The SEC would also allow a stay pending SEC consideration of a settlement to stay these new timelines.
Changes to Depositions
The proposed amendments to Rule 233 would allow respondents and the Division to file notices to take depositions. For proceedings involving a single respondent, the respondent and the Division would be allowed to file notices to depose three people (providing for three depositions per side). For proceedings involving multiple respondents, that number would change to five people. Additionally, parties could request that the hearing officer issue a subpoena for documents in conjunction with the deposition.
The SEC intends that these amendments to Rule 233 “the use of depositions for discovery purposes”. Other amendments to Rule 233 outline procedures for deposition practice that are consistent with the Federal Rules of Civil Procedure.
Changes to Expert Witnesses
The proposed amendments to Rule 222 would provide for exceptions to the information that must be submitted by a party that intends to call an expert witness. The first exception is: drafts of any material that is otherwise required to be submitted in final form; the second is: communications between a party’s attorney and the party’s expert witness who would be required to submit a report under the rules, except under limited circumstances.
Additionally the proposal would require the disclosure of a written report for expert witnesses. This report would include such information as a complete statement of all opinions the witness will express, the basis and reasons for the opinions, the facts or data considered by the witness in forming them, any exhibits that will be used to summarize or support them, and a statement of the compensation to be paid for the expert’s study and testimony in the case.
New Methods for Serving an Order on a Person in a Foreign Country
The amendment to Rule 141 would expand the methods of service when serving an order instituting proceedings on a person in a foreign country. The new methods include:
– any method authorized by the Hague Convention on the Service Abroad of Judicial and Extrajudicial Documents,
– methods prescribed by the foreign country’s law for service in that country in an action in its courts of general jurisdiction
– as the foreign authority directs in response to a letter rogatory or letter of request
– service may be made by delivering a copy of the order instituting proceedings to the individual personally, or using any form of mail that the Secretary or the interested division addresses and sends to the individual and that requires a signed receipt (unless prohibited by the foreign country's law),
– any other means not prohibited by international agreement.

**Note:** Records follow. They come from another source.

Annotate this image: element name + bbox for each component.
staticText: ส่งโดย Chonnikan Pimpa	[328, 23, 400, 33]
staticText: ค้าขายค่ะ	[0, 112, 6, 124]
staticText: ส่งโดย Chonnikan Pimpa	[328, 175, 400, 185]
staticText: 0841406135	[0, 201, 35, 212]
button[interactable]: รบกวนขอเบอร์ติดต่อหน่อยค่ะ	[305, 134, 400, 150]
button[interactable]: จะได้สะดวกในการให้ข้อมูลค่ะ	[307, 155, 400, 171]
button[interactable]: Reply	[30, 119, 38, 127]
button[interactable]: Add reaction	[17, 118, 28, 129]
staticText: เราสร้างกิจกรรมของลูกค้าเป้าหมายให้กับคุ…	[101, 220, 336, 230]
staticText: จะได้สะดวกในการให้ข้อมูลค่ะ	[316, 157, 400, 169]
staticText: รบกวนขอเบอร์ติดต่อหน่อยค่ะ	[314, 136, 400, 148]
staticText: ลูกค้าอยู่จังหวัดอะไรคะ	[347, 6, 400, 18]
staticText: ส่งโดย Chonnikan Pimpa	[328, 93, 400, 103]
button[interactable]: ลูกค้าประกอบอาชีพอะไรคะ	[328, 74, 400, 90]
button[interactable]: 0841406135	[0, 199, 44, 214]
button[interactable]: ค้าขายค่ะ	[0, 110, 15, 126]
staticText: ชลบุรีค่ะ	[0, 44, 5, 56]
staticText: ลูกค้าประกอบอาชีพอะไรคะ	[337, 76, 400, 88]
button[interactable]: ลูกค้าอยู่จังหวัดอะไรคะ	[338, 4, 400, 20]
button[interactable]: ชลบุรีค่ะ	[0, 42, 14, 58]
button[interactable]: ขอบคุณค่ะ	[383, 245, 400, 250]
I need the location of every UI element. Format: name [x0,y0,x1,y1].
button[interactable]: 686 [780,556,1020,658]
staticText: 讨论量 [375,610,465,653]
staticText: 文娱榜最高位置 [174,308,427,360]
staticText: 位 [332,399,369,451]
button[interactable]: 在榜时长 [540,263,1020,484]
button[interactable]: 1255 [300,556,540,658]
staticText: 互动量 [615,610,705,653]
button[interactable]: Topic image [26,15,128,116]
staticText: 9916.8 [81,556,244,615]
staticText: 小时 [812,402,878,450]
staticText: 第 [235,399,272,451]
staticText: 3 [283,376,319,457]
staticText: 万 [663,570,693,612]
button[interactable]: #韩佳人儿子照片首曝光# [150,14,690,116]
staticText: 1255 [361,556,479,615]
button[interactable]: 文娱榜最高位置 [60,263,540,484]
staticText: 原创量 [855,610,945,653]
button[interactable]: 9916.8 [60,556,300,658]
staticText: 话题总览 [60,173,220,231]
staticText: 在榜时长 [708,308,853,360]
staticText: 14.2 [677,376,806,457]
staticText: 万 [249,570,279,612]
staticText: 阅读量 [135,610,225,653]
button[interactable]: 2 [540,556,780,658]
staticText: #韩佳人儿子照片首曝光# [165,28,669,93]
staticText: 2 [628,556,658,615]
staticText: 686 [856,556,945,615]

Changes to Appellate Procedures
The SEC is also proposing to change certain procedures that govern appeals. The first is to amend Rule 410(b) to eliminate the requirement that a petitioner submits a petition that includes all exceptions and supporting reasons, and the provision stating that if an exception is not stated, it may be deemed to have been waived by the petitioner. These changes are intended to prevent petitioners from submitting overly long petitions that provide lengthy
lists of exceptions that have little refinement of arguments and do little to narrow the issues to the most important issues.

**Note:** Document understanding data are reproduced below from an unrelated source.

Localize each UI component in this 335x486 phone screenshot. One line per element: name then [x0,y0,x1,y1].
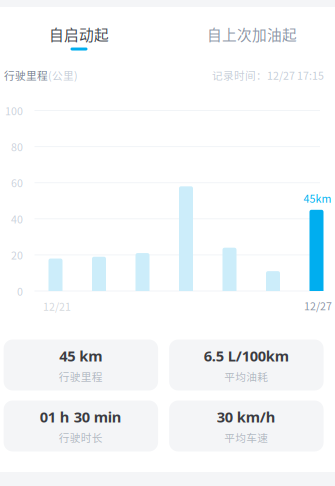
staticText: 行驶里程 [59,368,103,384]
staticText: 自上次加油起 [207,23,297,45]
button[interactable]: 6.5 L/100km [169,340,324,390]
staticText: 行驶里程 [4,67,48,83]
button[interactable]: 自启动起 [0,19,158,61]
button[interactable]: 01 h 30 min [4,400,158,452]
staticText: 20 [11,247,23,263]
staticText: 平均车速 [224,430,268,445]
staticText: 自启动起 [49,23,109,45]
staticText: 30 km/h [217,407,276,426]
staticText: 0 [17,283,23,299]
staticText: 12/21 [43,298,71,314]
staticText: 记录时间：12/27 17:15 [212,67,324,83]
staticText: 45 km [59,346,102,366]
staticText: 80 [11,139,23,154]
button[interactable]: 45 km [4,340,158,390]
staticText: 45km [304,190,332,206]
staticText: 40 [11,211,23,226]
staticText: 行驶时长 [59,430,103,445]
staticText: 01 h 30 min [40,407,122,426]
staticText: 60 [11,175,23,190]
staticText: (公里) [48,67,78,83]
button[interactable]: 自上次加油起 [173,19,331,61]
button[interactable]: 30 km/h [169,400,324,452]
staticText: 平均油耗 [224,368,268,384]
staticText: 100 [5,103,23,118]
staticText: 6.5 L/100km [204,346,289,366]
staticText: 12/27 [304,298,332,313]
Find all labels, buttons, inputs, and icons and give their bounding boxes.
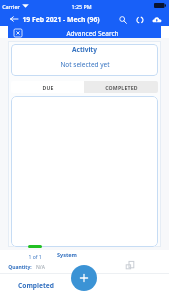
button[interactable]: Close advanced search <box>12 27 23 38</box>
staticText: 1 of 1 <box>28 254 42 261</box>
staticText: Quantity: <box>8 264 32 271</box>
button[interactable]: Close advanced search <box>8 26 161 41</box>
staticText: DUE <box>42 84 54 91</box>
button[interactable]: DUE <box>11 81 84 93</box>
button[interactable]: Download <box>150 13 163 26</box>
staticText: 19 Feb 2021 - Mech (96) <box>22 15 100 24</box>
staticText: COMPLETED <box>105 84 138 91</box>
button[interactable]: Add <box>71 265 97 291</box>
button[interactable]: Back <box>8 13 20 25</box>
staticText: System <box>57 251 77 258</box>
staticText: Completed <box>18 281 54 290</box>
staticText: N/A <box>36 264 45 271</box>
button[interactable]: Search <box>116 13 129 26</box>
button[interactable]: Refresh <box>133 13 146 26</box>
staticText: Activity <box>72 45 97 54</box>
button[interactable]: Copy <box>121 256 139 274</box>
staticText: Not selected yet <box>60 60 110 69</box>
button[interactable]: COMPLETED <box>84 81 158 93</box>
staticText: 1:25 PM <box>71 3 92 10</box>
staticText: Carrier <box>2 3 20 10</box>
staticText: Advanced Search <box>66 29 119 38</box>
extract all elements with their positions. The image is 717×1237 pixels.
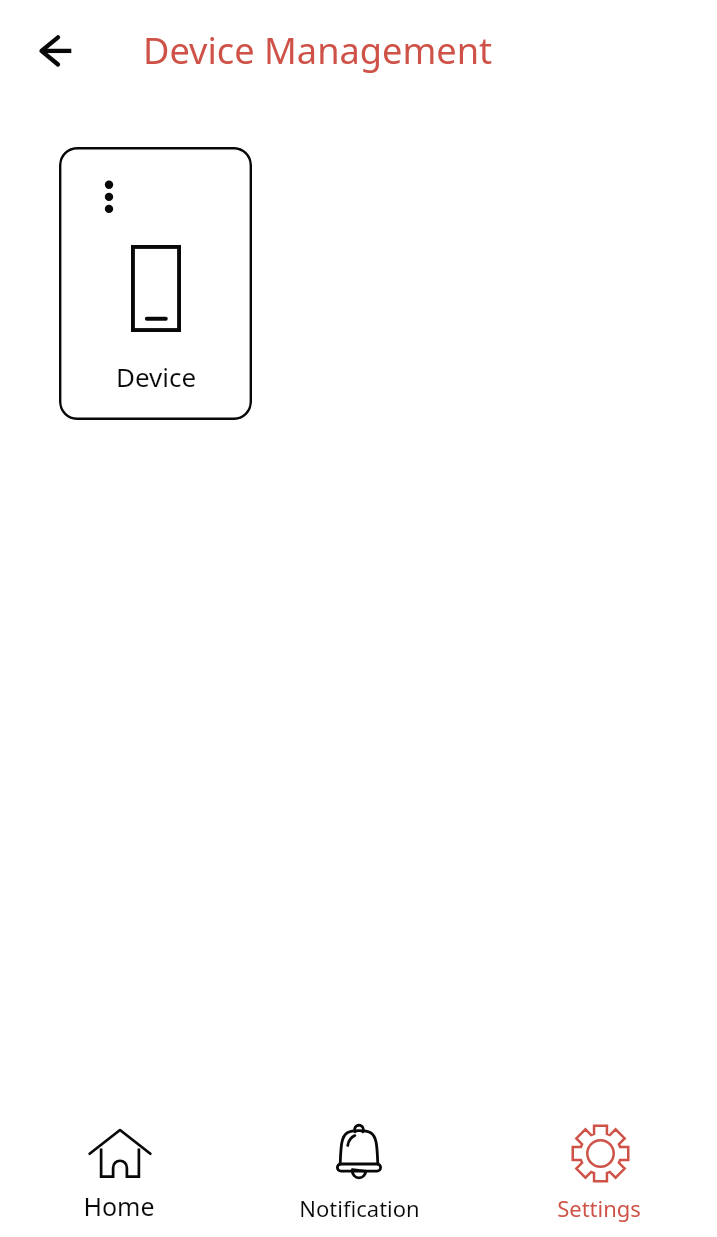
staticText: Notification [299, 1193, 420, 1223]
button[interactable]: Settings [478, 1108, 717, 1237]
staticText: Settings [557, 1193, 641, 1223]
other: Device icon [131, 245, 181, 332]
button[interactable]: Home [0, 1108, 239, 1237]
button[interactable]: Notification [239, 1108, 478, 1237]
button[interactable]: More options [91, 167, 127, 226]
button[interactable]: More options [59, 147, 252, 420]
staticText: Home [83, 1189, 155, 1223]
staticText: Device [116, 359, 197, 394]
button[interactable]: Back [27, 22, 83, 78]
staticText: Device Management [143, 25, 493, 74]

Instead, petitioners would be allowed to file a petition that contains only a brief summary of the issues presented for review under Rule 411(b), which refers to prejudicial errors, findings or conclusions of material fact that are clearly erroneous, conclusions of law that are erroneous, or exercises of discretion or decisions of law or policy that the SEC should review. The petitioner would then be able to focus on a brief that contains reasoned arguments in support of the petition.

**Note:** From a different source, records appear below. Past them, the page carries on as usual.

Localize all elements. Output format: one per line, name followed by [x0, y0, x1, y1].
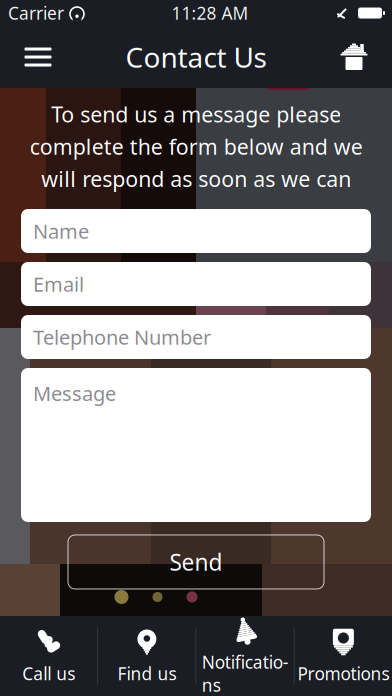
staticText: 11:28 AM: [172, 2, 248, 24]
staticText: Carrier: [8, 2, 64, 24]
staticText: Email: [33, 271, 84, 297]
button[interactable]: Message: [21, 368, 371, 522]
button[interactable]: Find us: [98, 616, 195, 696]
button[interactable]: Call us: [0, 616, 97, 696]
button[interactable]: Home: [327, 26, 381, 88]
staticText: Contact Us: [126, 38, 266, 76]
staticText: To send us a message please complete the…: [30, 100, 362, 193]
staticText: Message: [33, 380, 116, 407]
button[interactable]: Notifications: [196, 616, 294, 696]
staticText: Promotions: [297, 662, 389, 685]
staticText: Call us: [22, 662, 75, 685]
staticText: Find us: [117, 662, 176, 685]
button[interactable]: Menu: [11, 26, 65, 88]
staticText: Send: [170, 547, 222, 577]
button[interactable]: Email: [21, 262, 371, 306]
staticText: Name: [33, 218, 89, 244]
button[interactable]: Promotions: [295, 616, 392, 696]
staticText: Notifications: [202, 650, 289, 696]
button[interactable]: Telephone Number: [21, 315, 371, 359]
button[interactable]: Send: [68, 535, 324, 589]
staticText: Telephone Number: [33, 324, 211, 350]
button[interactable]: Name: [21, 209, 371, 253]
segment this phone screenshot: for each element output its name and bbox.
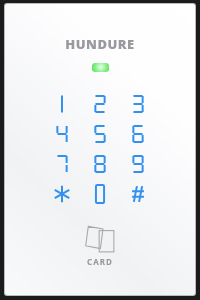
button[interactable]: Key * xyxy=(47,181,77,207)
other: Status indicator xyxy=(92,63,109,72)
button[interactable]: Key 2 xyxy=(85,91,115,117)
button[interactable]: Key 1 xyxy=(47,91,77,117)
button[interactable]: Key 7 xyxy=(47,151,77,177)
button[interactable]: Key 8 xyxy=(85,151,115,177)
button[interactable]: Key 5 xyxy=(85,121,115,147)
staticText: CARD xyxy=(87,256,113,267)
button[interactable]: Card reader xyxy=(71,223,129,268)
button[interactable]: Key 3 xyxy=(123,91,153,117)
button[interactable]: Key 4 xyxy=(47,121,77,147)
button[interactable]: Key # xyxy=(123,181,153,207)
button[interactable]: Key 6 xyxy=(123,121,153,147)
button[interactable]: Key 9 xyxy=(123,151,153,177)
staticText: HUNDURE xyxy=(65,35,135,53)
button[interactable]: Key 0 xyxy=(85,181,115,207)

There are additional changes being proposed, such as an amendment to allow the SEC to redact sensitive personal information from documents that will be made available to respondents, clarifying amendments for other rules, and changes to the Rule 900 guidelines (which set forth the guidelines for the timely completion of proceedings, provides for confidential status reports to the SEC on pending cases, and directs the publication of summary information concerning the pending case docket).
Comments to the SEC for both proposed rules are due December 4, 2015.